Thursday, November 25, 2010

Sexy Canadian? No Thanks

"Canadian actor Ryan Reynolds, star of "The Proposal" and upcoming sci-fi movie "Green Lantern", was named People magazine's "sexiest man alive" on Wednesday."
- Reuters - November 17, 2010

This ain’t good for anybody. Actor Ryan Reynolds the sexiest man alive? OK, maybe. But Canadian actor Ryan Reynolds the sexiest man alive? No thanks.
As a Canadian, all I can say is "Thanks for nothing, People magazine." You sure didn’t do us any favors.

We Canadians are not noted for being sexy. Sure, we produced such hotties as Mary Pickford and William Shatner. But they were just flukes and nobody ever declared them sexiest man or woman alive.
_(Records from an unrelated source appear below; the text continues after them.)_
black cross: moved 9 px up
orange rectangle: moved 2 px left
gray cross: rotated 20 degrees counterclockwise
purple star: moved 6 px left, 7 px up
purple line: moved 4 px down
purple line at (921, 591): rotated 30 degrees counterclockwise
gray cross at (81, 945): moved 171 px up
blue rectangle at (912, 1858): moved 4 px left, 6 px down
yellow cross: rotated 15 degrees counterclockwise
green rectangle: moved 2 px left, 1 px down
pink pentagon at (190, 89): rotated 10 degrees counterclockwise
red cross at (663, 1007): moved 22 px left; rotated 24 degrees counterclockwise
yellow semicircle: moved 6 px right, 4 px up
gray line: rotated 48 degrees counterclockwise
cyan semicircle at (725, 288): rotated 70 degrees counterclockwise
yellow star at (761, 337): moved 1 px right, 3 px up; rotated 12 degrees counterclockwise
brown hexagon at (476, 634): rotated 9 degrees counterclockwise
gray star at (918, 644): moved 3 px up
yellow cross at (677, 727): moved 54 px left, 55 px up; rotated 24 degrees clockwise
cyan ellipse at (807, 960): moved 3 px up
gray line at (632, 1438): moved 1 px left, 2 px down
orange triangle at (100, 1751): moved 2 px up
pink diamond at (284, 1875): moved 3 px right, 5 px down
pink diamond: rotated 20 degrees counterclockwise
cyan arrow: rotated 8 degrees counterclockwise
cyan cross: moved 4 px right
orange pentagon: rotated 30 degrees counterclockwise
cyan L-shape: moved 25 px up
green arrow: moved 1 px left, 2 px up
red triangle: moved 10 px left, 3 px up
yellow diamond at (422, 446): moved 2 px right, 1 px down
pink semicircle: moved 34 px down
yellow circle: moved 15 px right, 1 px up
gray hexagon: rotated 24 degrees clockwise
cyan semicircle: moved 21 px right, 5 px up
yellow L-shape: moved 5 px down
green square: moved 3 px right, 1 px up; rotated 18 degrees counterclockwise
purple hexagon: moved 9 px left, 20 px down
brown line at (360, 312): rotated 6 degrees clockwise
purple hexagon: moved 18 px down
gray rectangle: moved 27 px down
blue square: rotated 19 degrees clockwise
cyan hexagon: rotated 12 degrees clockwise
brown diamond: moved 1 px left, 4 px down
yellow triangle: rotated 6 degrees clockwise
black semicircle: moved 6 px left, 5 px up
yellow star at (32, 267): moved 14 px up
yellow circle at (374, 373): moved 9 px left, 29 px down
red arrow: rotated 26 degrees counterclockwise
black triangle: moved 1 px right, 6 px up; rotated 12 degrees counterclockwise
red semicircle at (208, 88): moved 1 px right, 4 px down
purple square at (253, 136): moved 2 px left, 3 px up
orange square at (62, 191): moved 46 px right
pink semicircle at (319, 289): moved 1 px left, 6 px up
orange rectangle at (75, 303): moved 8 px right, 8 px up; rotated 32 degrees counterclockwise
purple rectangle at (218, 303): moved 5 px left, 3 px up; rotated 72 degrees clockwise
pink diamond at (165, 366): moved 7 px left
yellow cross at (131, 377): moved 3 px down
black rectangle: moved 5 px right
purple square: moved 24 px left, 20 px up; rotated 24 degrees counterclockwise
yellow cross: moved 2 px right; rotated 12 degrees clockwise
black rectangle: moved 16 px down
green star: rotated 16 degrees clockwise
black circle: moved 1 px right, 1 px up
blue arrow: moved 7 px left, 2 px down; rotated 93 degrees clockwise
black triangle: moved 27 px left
Think of the pressure we’re facing now. No longer will it be enough for a Canadian male to be adequate at his job. Now he’ll be expected to be sexy, too.
That means Mounties won’t be able to just go about their business. Now they’ll have to wear their scarlet dress uniforms even for routine police work just to keep up this new sexy image.

And what about the average Canadian Pete or Pierre? No more throwing on a parka and a winter vest to operate the Zamboni at the local rink. Now the poor guy will have to wear a tux or at least a designer label suit and tie.

No more coasting along on our reputation as basically nice, polite, inoffensive folks who wear winter clothing much of the year. Up until now, no one expected a lot out of us.

But now expectations are going to be through the roof. Our roly poly, pasty-faced prime minister Stephen Harper will no longer be able to get by on his mediocre looks. From now on, if he can’t sex himself up, no one outside of Canada will ever take him seriously again.

The same goes for all our top hockey players. Thinking that they can glide along on their hockey-playing abilities alone will no longer suffice. At the very least, this means less spitting and a lot more dental work.

And what about us average Canucks? What the heck are we supposed to do, eh? I guess, for starters, we’ll have to stop saying "eh", eh?

But that’s obviously not going to be enough. Who’s going to take us seriously dressed in snow boots and plaid now that sexy is the new Canadian imprimatur?

This sexiest man alive business is really going to put a bee in our national bonnet. Or, at the very least, a beaver in our national tuque.

To save us a lot of grief, I suggest Mr. Reynolds turn down this dubious honor. He should simply tell People magazine "thanks but no thanks." After all, that would be the polite, self-effacing Canadian thing to do.

Monday, November 22, 2010

Obama Scraps Turkey Pardon

In a surprise move, President Obama has cancelled this year’s Thanksgiving turkey pardon. Given the polarized political environment, it didn’t make sense to conduct the traditional ceremony.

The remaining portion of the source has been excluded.